An Observation by L.A. Repucci
It has been proposed that there exists a state in which property — whether defined in the physical sense such as objects, products, buildings, roads, etc, or financial instruments such as monetary instruments, corporate title, or deed to land ownership — may be owned or possessed in common; that is to say, that property may be possessed of multiple rightful claimants simultaneously. This suggestion, when examined rationally and exhaustively, is untenable from the perspective of any logical school of economic, social, and indeed physical school of thought, and balks at simple scrutiny.

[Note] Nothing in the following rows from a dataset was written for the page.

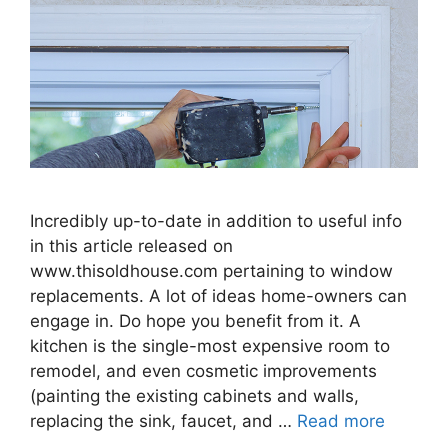
Incredibly up-to-date in addition to useful info
in this article released on
www.thisoldhouse.com pertaining to window
replacements. A lot of ideas home-owners can
engage in. Do hope you benefit from it. A
kitchen is the single-most expensive room to
remodel, and even cosmetic improvements
(painting the existing cabinets and walls,
replacing the sink, faucet, and …
Read more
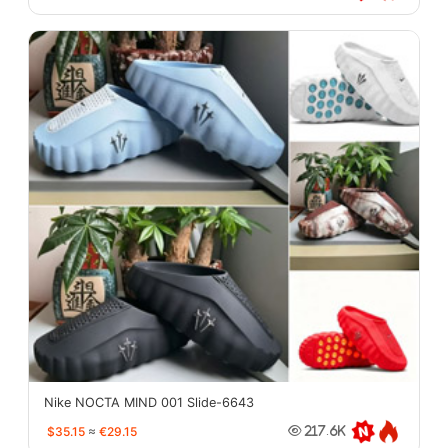
Nike NOCTA MIND 001 Slide-6643
$35.15
≈
€29.15
217.6K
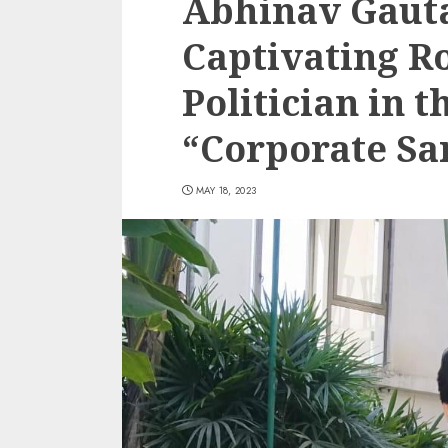
Abhinav Gaut
Captivating Ro
Politician in 
“Corporate Sa
MAY 18, 2023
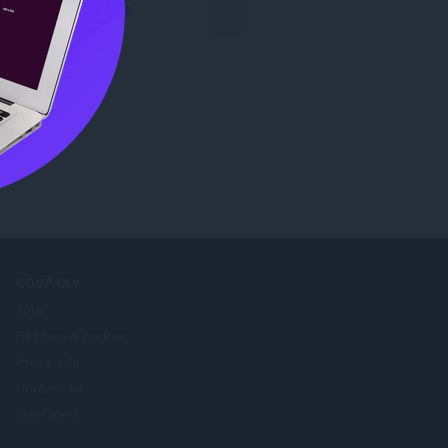
Hent Opera
COMPANY
Jobs
Become a partner
Press info
Contact us
Om Opera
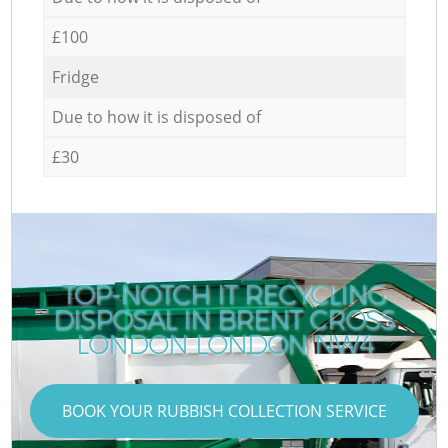
£100
Fridge
Due to how it is disposed of
£30
TOP-NOTCH IT RECYCLING
DISPOSAL IN BRENT CROSS
C
LONDON LONDON NW4
BOOK YOUR RUBBISH COLLECTION SERVICE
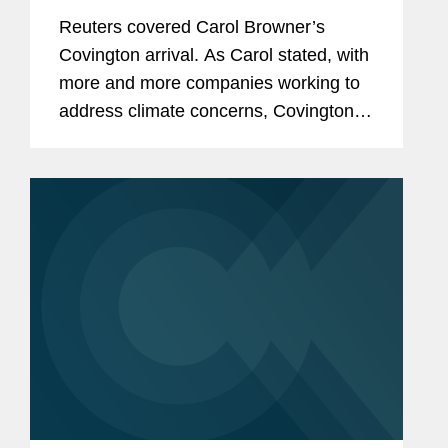
Covington
Reuters covered Carol Browner’s
Covington arrival. As Carol stated, with
more and more companies working to
address climate concerns, Covington
offered her a place where she could
continue to do the work she has been
doing for "a very long...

In law, Property may be defined as the tangible product of enterprise and resources, or the gain of capital wealth which it may create. To ‘hold’ Property, a Party, or private, sentient entity, must have rightful claim to it and be capable of using it freely as they see fit, in keeping with natural law.
Natural resources, including land, are said to be owned either jurisdictionally by State, privately by party, or in common to the natural world. If property may be legally defined only as a product, then natural resources may be excluded from all laws pertaining to legal property. If property also may be further defined by the ability of it’s owner to use it as they see fit, in keeping with Ius Naturale, then any property claimed jurisdictionally by the State and said to be held in common amongst the citizenry must meet the article of usage to be legally owned. Consider Hardin’s tragedy of the commons as an argument for the conservation of private property over a state of nature, rather than an appeal to the economic law of scarcity or an appeal to the second law of thermodynamics ,
In Physics: Property may be defined as either an observable state of physical being. The universe of Einstein, Kepler, and Newton rests soundly on the tenet that physical bodies cannot occupy multiple physical locations simultaneously. The laws that govern the macro-physical world do not operate in the same way on the quantum level. At that comparatively tiny level, the rules of our known universe break down, and matter may exhibit the observed property of being at multiple locations simultaneously — bully and chalk 1 point for common property on the theoretically-quantum scale.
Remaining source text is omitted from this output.